Page-level text extractions
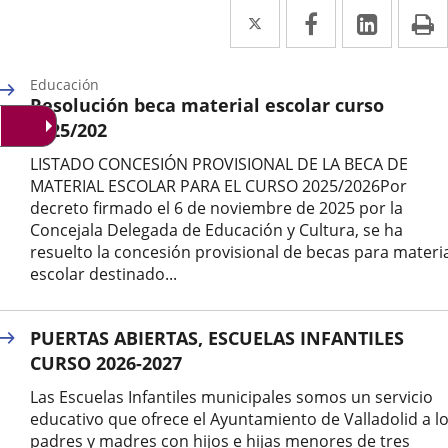
Twitter
Enlace
Facebook
Enlace
Linke
Enlace
I
a
a
a
una
una
una
Educación
Resolución beca material escolar curso
aplicación
aplicación
aplica
2025/202
externa.
externa.
extern
LISTADO CONCESIÓN PROVISIONAL DE LA BECA DE
MATERIAL ESCOLAR PARA EL CURSO 2025/2026Por
decreto firmado el 6 de noviembre de 2025 por la
Concejala Delegada de Educación y Cultura, se ha
resuelto la concesión provisional de becas para materi
escolar destinado...
Categoría
PUERTAS ABIERTAS, ESCUELAS INFANTILES
CURSO 2026-2027
Las Escuelas Infantiles municipales somos un servicio
educativo que ofrece el Ayuntamiento de Valladolid a l
padres y madres con hijos e hijas menores de tres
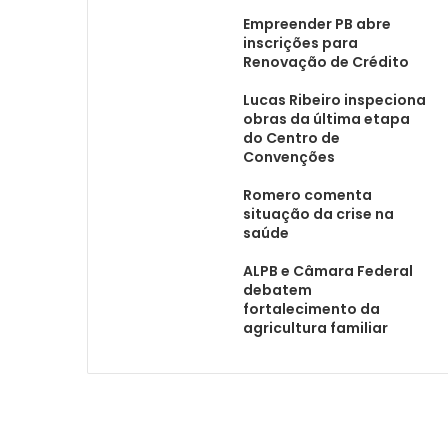
Empreender PB abre
inscrições para
Renovação de Crédito
Lucas Ribeiro inspeciona
obras da última etapa
do Centro de
Convenções
Romero comenta
situação da crise na
saúde
ALPB e Câmara Federal
debatem
fortalecimento da
agricultura familiar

— Aim of the exercise —
Copy out the lines above unchanged. Skip the images.

— Solution for this problem —
Twitter
Enlace
Facebook
Enlace
Linke
Enlace
I
a
a
a
una
una
una
Educación
Resolución beca material escolar curso
aplicación
aplicación
aplica
2025/202
externa.
externa.
extern
LISTADO CONCESIÓN PROVISIONAL DE LA BECA DE
MATERIAL ESCOLAR PARA EL CURSO 2025/2026Por
decreto firmado el 6 de noviembre de 2025 por la
Concejala Delegada de Educación y Cultura, se ha
resuelto la concesión provisional de becas para materi
escolar destinado...
Categoría
PUERTAS ABIERTAS, ESCUELAS INFANTILES
CURSO 2026-2027
Las Escuelas Infantiles municipales somos un servicio
educativo que ofrece el Ayuntamiento de Valladolid a l
padres y madres con hijos e hijas menores de tres
Empreender PB abre
inscrições para
Renovação de Crédito
Lucas Ribeiro inspeciona
obras da última etapa
do Centro de
Convenções
Romero comenta
situação da crise na
saúde
ALPB e Câmara Federal
debatem
fortalecimento da
agricultura familiar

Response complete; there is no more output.